And then according to another legend, Baozi (steamed round bun-like dumplings) were created during the 2nd Century AD by Zhuge Liang, a military strategist who made the dumplings in the shape of a human head to use as a sacrifice and nourishment when his soldiers caught a plague. If only our military men of today were as resourceful.
New York’s first Chinese restaurant opened in the 1880’s when the Chinese Exclusion Act limited the number of Chinese immigrants in the city. But when the immigration quota was lifted in 1968, Chinese people flooded into New York (many from San Francisco) and they continued to bring their culture and dumplings with them. Since then the Chinese population has grown so much in New York that there are now three major Chinatown hubs in the NYC area (we all know Canal Street, but there’s also Sunset Park in Brooklyn and Flushing in Queens). In fact, New York’s Chinese population is the largest outside of Asia.

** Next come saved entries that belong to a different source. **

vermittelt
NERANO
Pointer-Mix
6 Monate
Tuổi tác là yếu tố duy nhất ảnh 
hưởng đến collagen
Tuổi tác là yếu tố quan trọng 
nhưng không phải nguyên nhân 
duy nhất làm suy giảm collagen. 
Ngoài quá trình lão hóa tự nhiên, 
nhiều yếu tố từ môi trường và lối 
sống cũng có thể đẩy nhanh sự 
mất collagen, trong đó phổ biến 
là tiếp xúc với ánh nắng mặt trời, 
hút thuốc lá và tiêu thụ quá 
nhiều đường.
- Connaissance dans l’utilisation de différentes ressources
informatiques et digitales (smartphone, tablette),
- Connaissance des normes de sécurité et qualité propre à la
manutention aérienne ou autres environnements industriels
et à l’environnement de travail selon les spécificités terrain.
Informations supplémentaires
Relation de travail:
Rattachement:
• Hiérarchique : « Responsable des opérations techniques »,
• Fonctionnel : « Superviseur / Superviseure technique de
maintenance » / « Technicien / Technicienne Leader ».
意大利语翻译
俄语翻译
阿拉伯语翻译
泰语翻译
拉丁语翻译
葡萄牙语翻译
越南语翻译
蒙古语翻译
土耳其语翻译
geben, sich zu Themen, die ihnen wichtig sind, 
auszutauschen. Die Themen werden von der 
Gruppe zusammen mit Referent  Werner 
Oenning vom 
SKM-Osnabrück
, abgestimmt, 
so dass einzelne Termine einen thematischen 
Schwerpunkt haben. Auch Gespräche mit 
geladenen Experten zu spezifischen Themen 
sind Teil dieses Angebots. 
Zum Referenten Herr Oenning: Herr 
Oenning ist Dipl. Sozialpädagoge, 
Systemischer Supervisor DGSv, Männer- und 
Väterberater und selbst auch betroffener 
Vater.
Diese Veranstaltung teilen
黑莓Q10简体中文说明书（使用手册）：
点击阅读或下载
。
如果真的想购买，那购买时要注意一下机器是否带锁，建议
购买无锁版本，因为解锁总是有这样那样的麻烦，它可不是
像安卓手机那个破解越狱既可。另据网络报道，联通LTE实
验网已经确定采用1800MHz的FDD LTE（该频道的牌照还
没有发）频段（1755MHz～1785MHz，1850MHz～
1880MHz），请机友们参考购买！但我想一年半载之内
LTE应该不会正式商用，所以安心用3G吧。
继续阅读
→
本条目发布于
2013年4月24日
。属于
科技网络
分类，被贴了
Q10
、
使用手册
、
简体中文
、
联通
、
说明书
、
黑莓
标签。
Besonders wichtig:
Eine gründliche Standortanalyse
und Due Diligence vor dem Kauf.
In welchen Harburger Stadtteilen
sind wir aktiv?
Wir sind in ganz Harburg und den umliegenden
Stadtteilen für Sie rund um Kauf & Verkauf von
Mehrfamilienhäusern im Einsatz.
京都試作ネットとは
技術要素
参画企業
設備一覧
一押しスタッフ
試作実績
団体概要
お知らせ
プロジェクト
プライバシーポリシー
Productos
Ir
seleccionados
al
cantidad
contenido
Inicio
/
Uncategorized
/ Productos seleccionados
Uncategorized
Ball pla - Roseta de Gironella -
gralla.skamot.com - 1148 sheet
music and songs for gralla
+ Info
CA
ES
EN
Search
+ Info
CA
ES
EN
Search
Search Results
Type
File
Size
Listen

Strangely, American Chinese food has metamorphosized into new dishes like General Tso’s chicken, pu pu platters, and crab rangoon. However, one of the few authentic Chinese dishes Americans are familiar and comfortable with are the dumplings. And while they weren’t created in New York, this is the city where you can easily ignore those generically named take-out shops and find some delicious dumplings in a land that makes you feel like you’re in a foreign country – that feeling that can only happen in New York.
So bring on the soup dumplings, the potstickers, the wontons. As long as it’s Chinese inspired and New York made, I’m going to shut up and… Eat This!